It is objectively better to not have to go out in the cold to take a shit at night, even if you're "poor".
Consider that fact that at one point in the past you probably thought what you have now would make you happy. And maybe for a short time you were. But invariably that feeling of well-being wanes. You can say your new car is objectively better than your old one, yet after having it a few years it feels exactly like the previous vehicle from the standpoint about how much it contributes to your well-being. If well-being were an objective fact, you'd still feel happier with the new car. Most of the time, we have an innate ability to shift the goalposts, which keeps us continuously striving. To that extent, well-being is all subjective. I'm sure people in 200 years will wonder how we ever got along with our miserable existence without the creature comforts they take for granted.
I agree with your point on human psychology, but survivorship bias is relevant here.

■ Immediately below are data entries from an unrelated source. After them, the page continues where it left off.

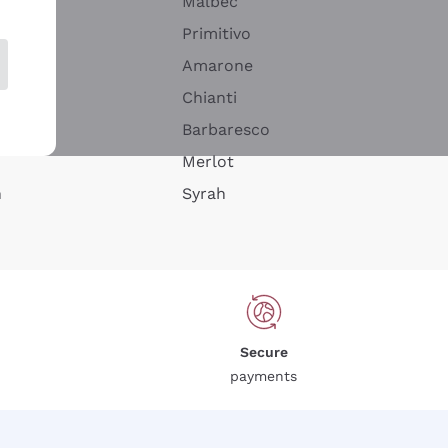
Malbec
Primitivo
Amarone
alla
Chianti
ay
Barbaresco
Merlot
n
Syrah
Secure
payments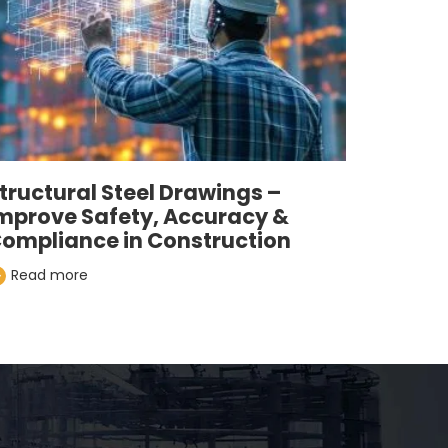
tructural Steel Drawings –
mprove Safety, Accuracy &
ompliance in Construction
Read more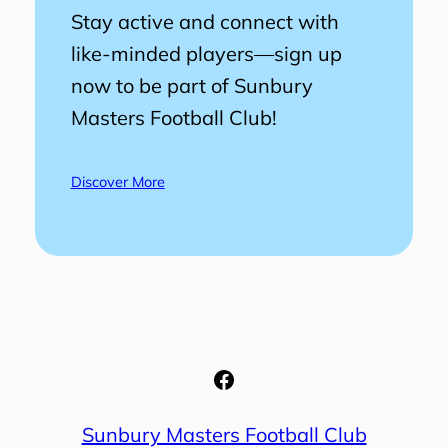
Stay active and connect with
like-minded players—sign up
now to be part of Sunbury
Masters Football Club!
Discover More
Facebook
Sunbury Masters Football Club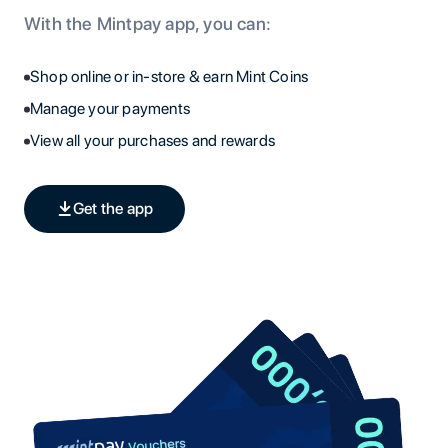
With the Mintpay app, you can:
Shop online or in-store & earn Mint Coins
Manage your payments
View all your purchases and rewards
Get the app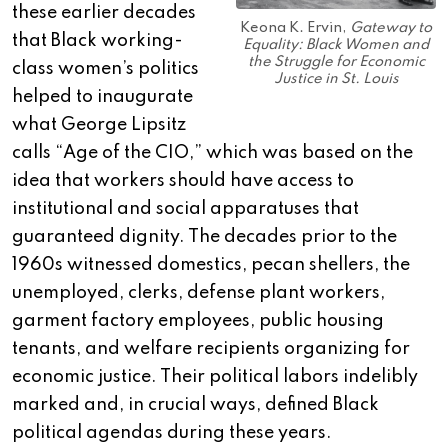
these earlier decades
Keona K. Ervin,
Gateway to
that Black working-
Equality: Black Women and
the Struggle for Economic
class women’s politics
Justice in St. Louis
helped to inaugurate
what George Lipsitz
calls “Age of the CIO,” which was based on the
idea that workers should have access to
institutional and social apparatuses that
guaranteed dignity. The decades prior to the
1960s witnessed domestics, pecan shellers, the
unemployed, clerks, defense plant workers,
garment factory employees, public housing
tenants, and welfare recipients organizing for
economic justice. Their political labors indelibly
marked and, in crucial ways, defined Black
political agendas during these years.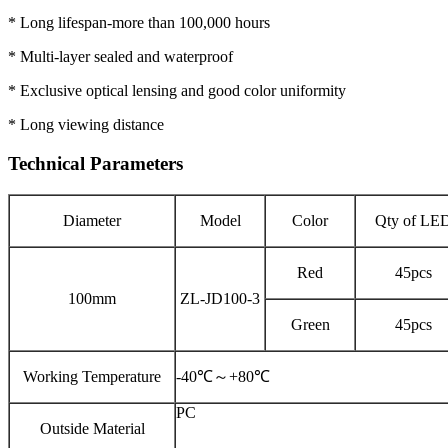
* Long lifespan-more than 100,000 hours
* Multi-layer sealed and waterproof
* Exclusive optical lensing and good color uniformity
* Long viewing distance
Technical Parameters
Diameter
Model
Color
Qty of LE
Red
45pcs
100mm
ZL-JD100-3
Green
45pcs
Working Temperature
-40℃～+80℃
PC
Outside Material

One way in which my new car is objectively better is that it has better safety features, which makes me less likely to die in a crash. My feelings about it may well normalize over time, but only if I survive long enough.
The correlation is not perfect, but lots of creature comforts actively make us live longer. In addition to the comfort of pooping indoors, indoor plumbing also makes it easier to wash your hands with warm water afterward, harder to trip and fall on the trip to the outhouse, both of which make you live longer. The people who die don't get to psychologically adjust to their premature deaths.
>My feelings about it may well normalize over time, but only if I survive long enough.
Based on what you said, it implies that well-being drops as a time-dependent function. Yet when we study psychological well-being, we see the opposite trend except at the very, very end of life when well-being dips. If your assumption were true, wouldn't well-being be expected to continually drop across one's life? (Unless, I suppose, the other assumption is that we bolster that through more consumption.)
I think this is change in how you initially framed the problem. If "better" can be objectively measured and "better" correlates to happiness, then I wouldn't expect it to normalize at all. The fact that it does change implies that subjective well-being doesn't actually hinge on how objectively better something is.